The founding fathers believed that the right to freedom was the most prevalent point of the United States Constitution: establishing freedom of speech, press, religion, etc. as the first amendment. Since then, freedom of the press has been practiced by news outlets across the country with no limitation on what can and can not be written or published.
On February 26, 2025, Jeff Bezos, current owner of the Washington Post, limited that right. He declared that the Washington Post was only going to cover topics which agree with and/or cover “personal liberties and free markets”. Anything that does not align with his ideals on those topics has been restricted from being published in the Post.
That is not free; that is a cage built by a rich dictator who wants to make a political statement at the price of his writers’ liberties.

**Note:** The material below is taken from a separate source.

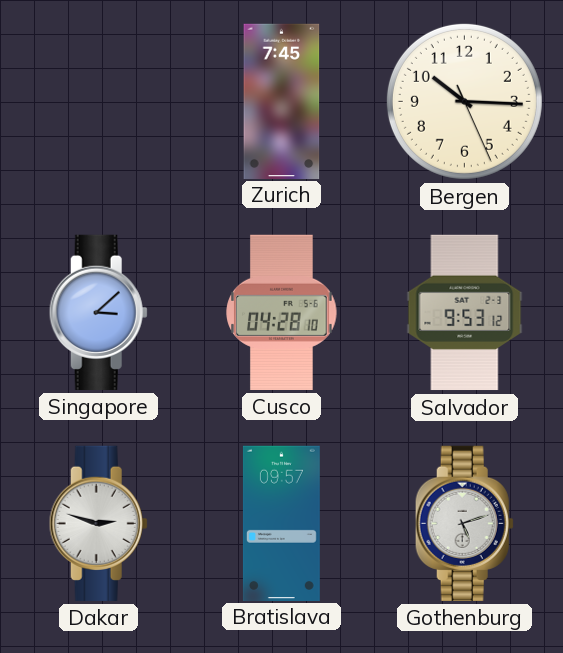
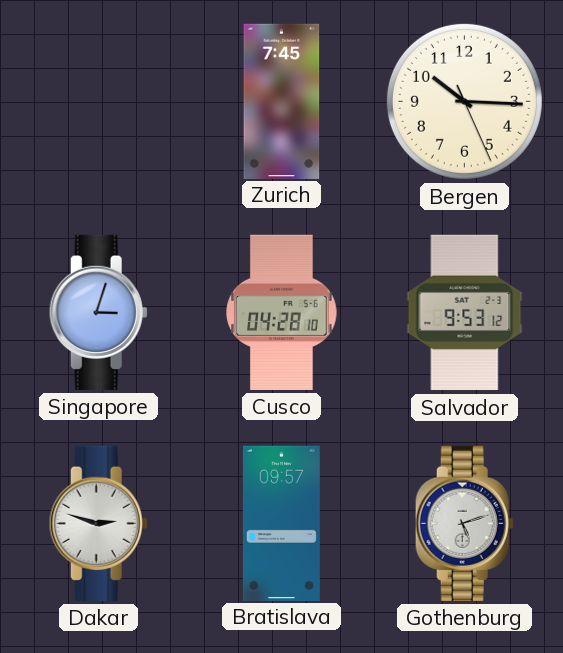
Singapore: 3:08 -> 3:03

Freedom of the press is necessary for a functional society, and while these rules don’t apply to every outlet across the nation, they do reflect the growing tensions in our society. This lack of freedom in the Washington Post threatens the freedom of all of us. It threatens the very paper on which I write these words.
Freedom of the press is how this paper exists. Within these pages, we are free to express our opinions, no matter if they oppose the opinions of those who fund us.

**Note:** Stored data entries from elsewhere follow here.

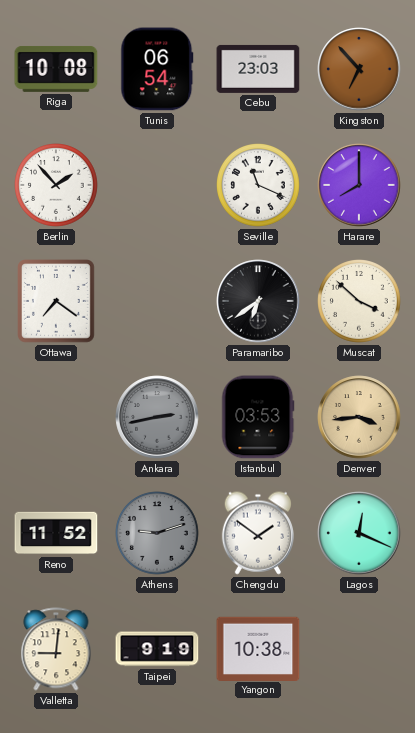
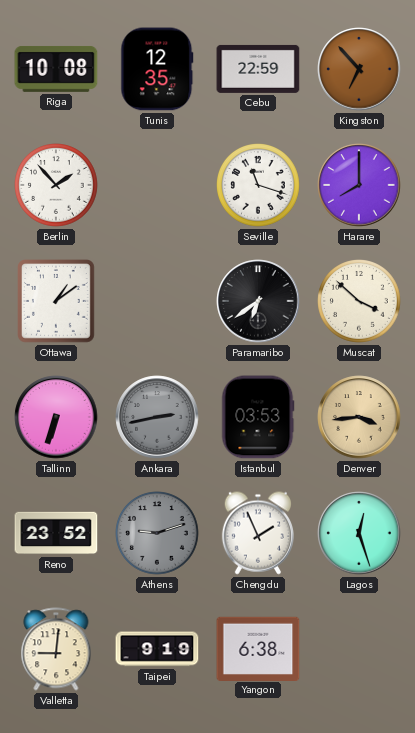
Tunis: 06:54 -> 12:35
Cebu: 23:03 -> 22:59
Seville: 11:19 -> 11:18
Ottawa: 7:21 -> 1:09
Tallinn: none -> 6:33
Reno: 11:52 -> 23:52
Chengdu: 1:51 -> 1:56
Lagos: 12:19 -> 12:27
Yangon: 10:38 -> 6:38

Kris Daughters, Journalism advisor, does not agree with every word we write. Especially the opinions we articulate in this very section. There is no world in which every single word I write aligns with Daughters’ ideals. But she lets us write them regardless, because that is freedom of the press.
Even Hellen Chung and I, the Opinion section editors, do not agree with every opinion proposed to us. And yet, we let them go to print.
I understand that Bezos owns and funds the Washington Post. But the writers and the readers of the Post have the right to freedom of the press without any if, ands, or buts. While the events at the Post seem isolated, the allowance of Bezos’ actions are a serious threat to every freedom the first amendment is built to protect.
The Washington Post has defied its very own mottos and principals with these new policies.
In 2017, the paper adapted the slogan, “Democracy Dies in Darkness”. If that is so, then the lights have truly gone out within the Washington Post.